この派遣に関係して現在問題になっているのは、キューバ政府がブラジルに対して未払いになっている1750万ドル(19億2500万円)が返済されていないとされることだ。

テメル現大統領は、返済がこれ以上遅れるのであれば医師の派遣費用を今後は支払わない意向であることを、ディヨゴ・オリベイラ開発計画大臣に伝えたという。この未払金はルセフ前大統領の時に、キューバのマリエル港の開発費用として7億ドル(770億円)をキューバ政府に融資したものの一部だ。
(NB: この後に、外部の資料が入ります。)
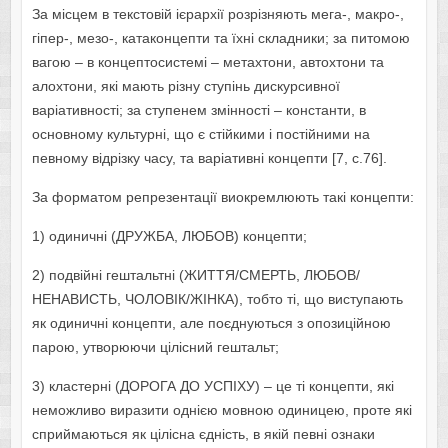
За місцем в текстовій ієрархії розрізняють мега-, макро-,
гіпер-, мезо-, катаконцепти та їхні складники; за питомою
вагою – в концептосистемі – метахтони, автохтони та
алохтони, які мають різну ступінь дискурсивної
варіативності; за ступенем змінності – константи, в
основному культурні, що є стійкими і постійними на
певному відрізку часу, та варіативні концепти [7, с.76].
За форматом репрезентації виокремлюють такі концепти:
1) одиничні (ДРУЖБА, ЛЮБОВ) концепти;
2) подвійні гештальтні (ЖИТТЯ/СМЕРТЬ, ЛЮБОВ/
НЕНАВИСТЬ, ЧОЛОВІК/ЖІНКА), тобто ті, що виступають
як одиничні концепти, але поєднуються з опозиційною
парою, утворюючи цілісний гештальт;
3) кластерні (ДОРОГА ДО УСПІХУ) – це ті концепти, які
неможливо виразити однією мовною одиницею, проте які
сприймаються як цілісна єдність, в якій певні ознаки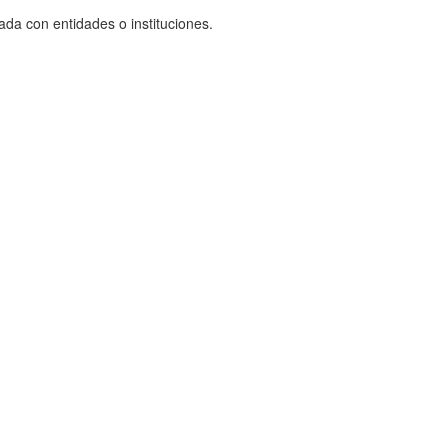
ada con entidades o instituciones.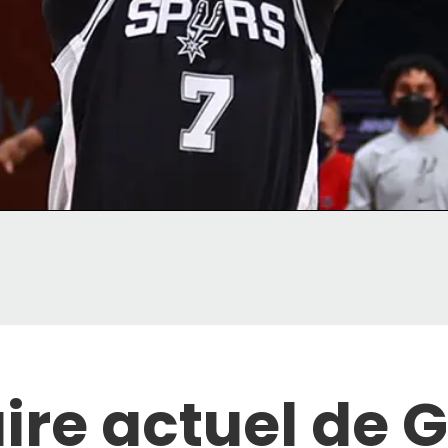
aire actuel de 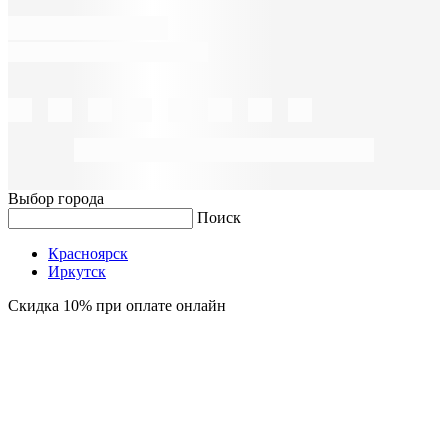
Выбор города
Поиск
Красноярск
Иркутск
Скидка 10% при оплате онлайн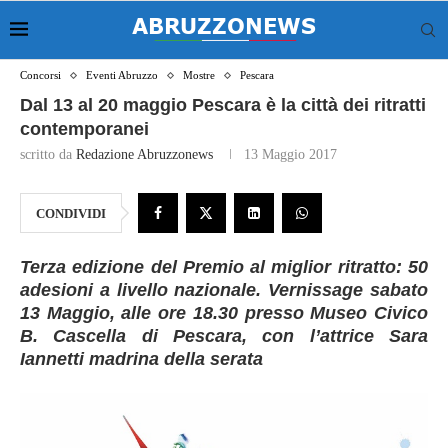
Concorsi
Eventi Abruzzo
Mostre
Pescara
Dal 13 al 20 maggio Pescara è la città dei ritratti
contemporanei
scritto da
Redazione Abruzzonews
13 Maggio 2017
CONDIVIDI
Terza edizione del Premio al miglior ritratto: 50
adesioni a livello nazionale. Vernissage sabato
13 Maggio, alle ore 18.30 presso Museo Civico
B. Cascella di Pescara, con l’attrice Sara
Iannetti madrina della serata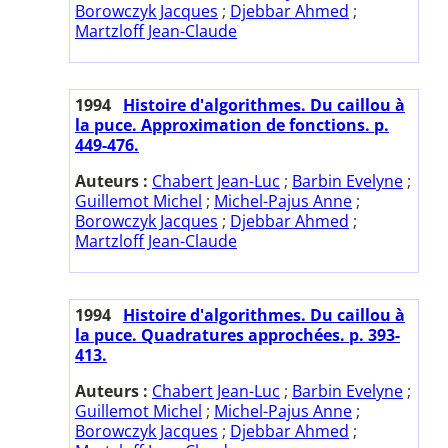
Borowczyk Jacques
;
Djebbar Ahmed
;
Martzloff Jean-Claude
1994
Histoire d'algorithmes. Du caillou à
la puce. Approximation de fonctions. p.
449-476.
Auteurs :
Chabert Jean-Luc
;
Barbin Evelyne
;
Guillemot Michel
;
Michel-Pajus Anne
;
Borowczyk Jacques
;
Djebbar Ahmed
;
Martzloff Jean-Claude
1994
Histoire d'algorithmes. Du caillou à
la puce. Quadratures approchées. p. 393-
413.
Auteurs :
Chabert Jean-Luc
;
Barbin Evelyne
;
Guillemot Michel
;
Michel-Pajus Anne
;
Borowczyk Jacques
;
Djebbar Ahmed
;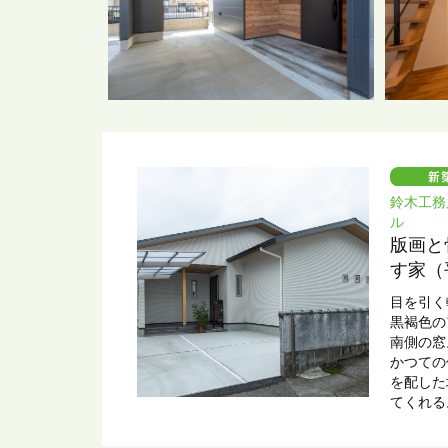
鈴木工務
ル
版画と
す家（
目を引く
黒褐色の
南側の
かつての
を配した
てくれ
床下収納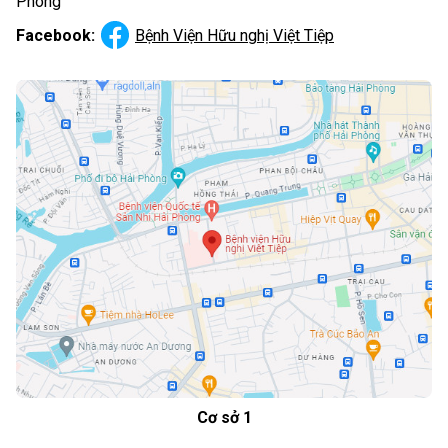
Phòng
Facebook:
Bệnh Viện Hữu nghị Việt Tiệp
Cơ sở 1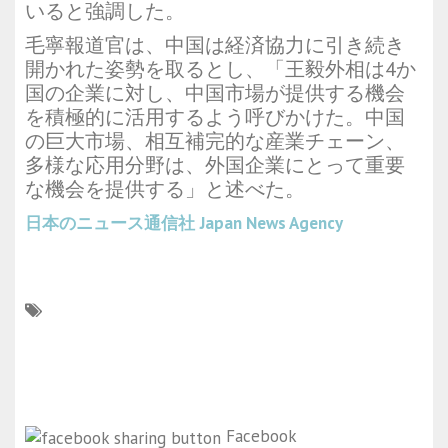
いると強調した。
毛寧報道官は、中国は経済協力に引き続き
開かれた姿勢を取るとし、「王毅外相は4か
国の企業に対し、中国市場が提供する機会
を積極的に活用するよう呼びかけた。中国
の巨大市場、相互補完的な産業チェーン、
多様な応用分野は、外国企業にとって重要
な機会を提供する」と述べた。
日本のニュース通信社
Japan News Agency
Facebook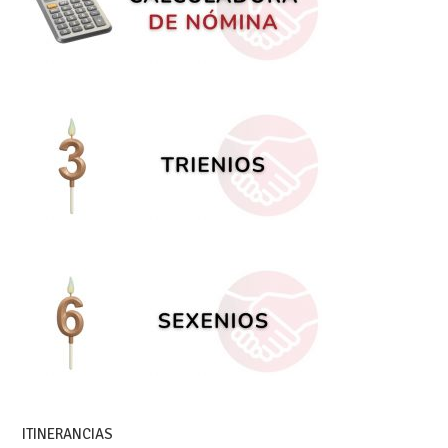
ITINERANCIAS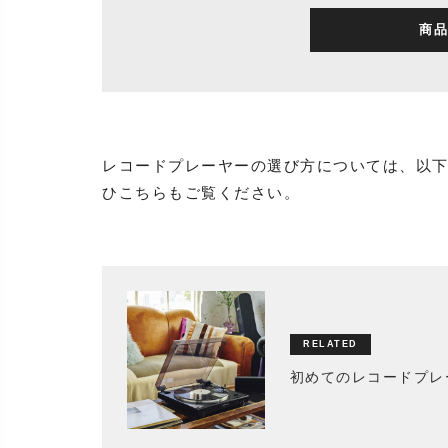
商品
レコードプレーヤーの選び方については、以
ひこちらもご覧ください。
初めてのレコードプレ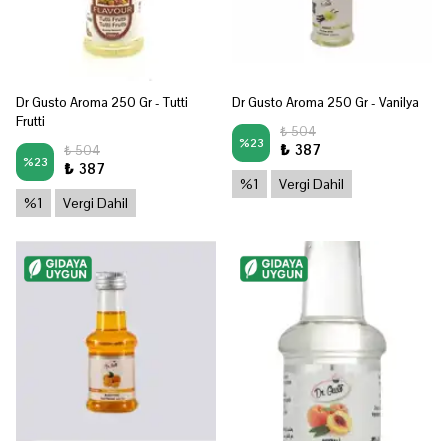
Dr Gusto Aroma 250 Gr - Tutti
Dr Gusto Aroma 250 Gr - Vanilya
Frutti
₺ 504
%
23
₺ 387
₺ 504
%
23
₺ 387
%1
Vergi Dahil
%1
Vergi Dahil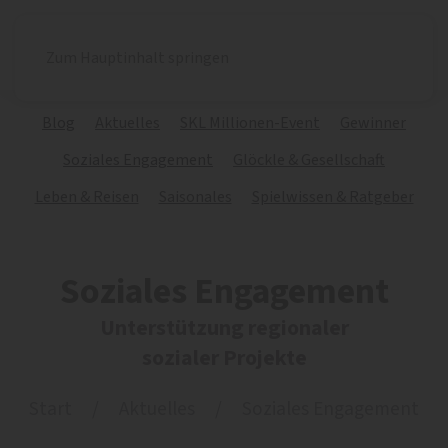
Zum Hauptinhalt springen
Blog
Aktuelles
SKL Millionen-Event
Gewinner
Soziales Engagement
Glöckle & Gesellschaft
Leben & Reisen
Saisonales
Spielwissen & Ratgeber
Soziales Engagement
Unterstützung regionaler
sozialer Projekte
Start
Aktuelles
Soziales Engagement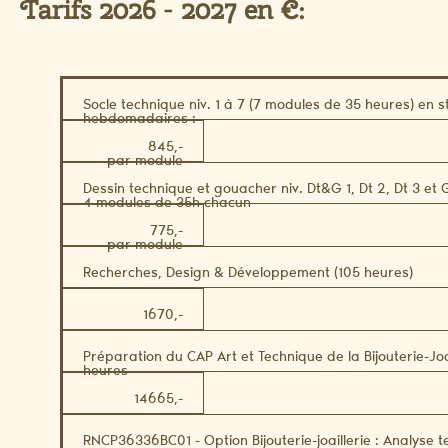
Tarifs 2026 - 2027 en €:
Socle technique niv. 1 à 7 (7 modules de 35 heures) en s
hebdomadaires :
845,-
par module
Dessin technique et gouacher niv. Dt&G 1, Dt 2, Dt 3 et 
4 modules de 35h chacun
775,-
par module
Recherches, Design & Développement (105 heures)
1670,-
Préparation du CAP Art et Technique de la Bijouterie-Joa
heures
14665,-
RNCP36336BC01 - Option Bijouterie-joaillerie : Analyse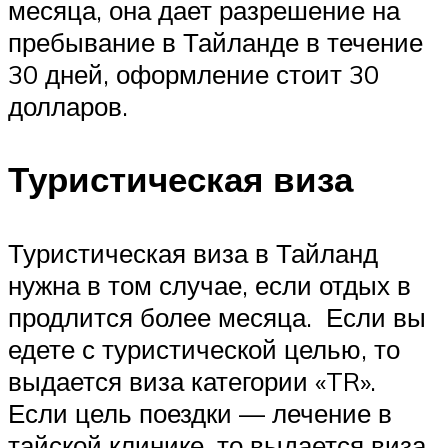
месяца, она дает разрешение на
пребывание в Тайланде в течение
30 дней, оформление стоит 30
долларов.
Туристическая виза
Туристическая виза в Тайланд
нужна в том случае, если отдых в
продлится более месяца. Если вы
едете с туристической целью, то
выдается виза категории «TR».
Если цель поездки — лечение в
тайской клинике, то выдается виза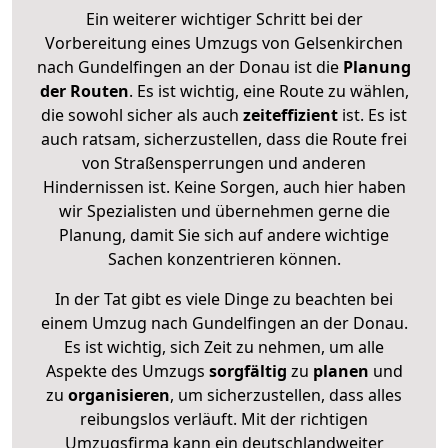
Ein weiterer wichtiger Schritt bei der
Vorbereitung eines Umzugs von Gelsenkirchen
nach Gundelfingen an der Donau ist die
Planung
der Routen
. Es ist wichtig, eine Route zu wählen,
die sowohl sicher als auch
zeiteffizient
ist. Es ist
auch ratsam, sicherzustellen, dass die Route frei
von Straßensperrungen und anderen
Hindernissen ist. Keine Sorgen, auch hier haben
wir Spezialisten und übernehmen gerne die
Planung, damit Sie sich auf andere wichtige
Sachen konzentrieren können.
In der Tat gibt es viele Dinge zu beachten bei
einem Umzug nach Gundelfingen an der Donau.
Es ist wichtig, sich Zeit zu nehmen, um alle
Aspekte des Umzugs
sorgfältig
zu
planen
und
zu
organisieren
, um sicherzustellen, dass alles
reibungslos verläuft. Mit der richtigen
Umzugsfirma kann ein deutschlandweiter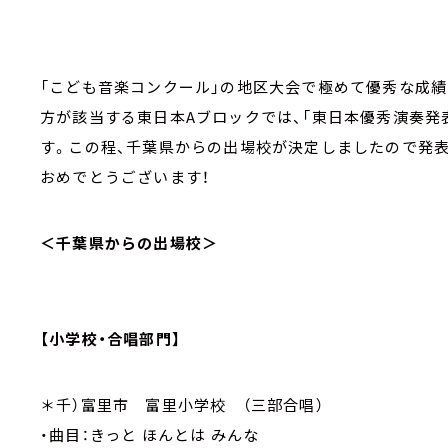
「こども音楽コンクール」の地区大会で極めて優秀な成
方が該当する東日本Aブロックでは、「東日本優秀演奏発表
す。この程、千葉県からの出場校が決定しましたので発
おめでとうございます！
＜千葉県からの出場校＞
【小学校・合唱部門】
＊千）富里市 富里小学校 （三部合唱）
・曲目：きっと ほんとは みんな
こうした状況下、2019年度はキューバからの派遣医師を1000人削減する意向であることをブラジル政府は示している。一方、キューバ政府もすでに、ボルソナロ氏が大統領になる可能性が生まれた時点から、ブラジルへの医師の派遣を中断しているという。輸出商品が粗糖や葉巻といったわずかな品目しかないキューバで、医師と看護師の派遣がブラジルの市場からなくなれば重要な歳入が減ることが懸念される。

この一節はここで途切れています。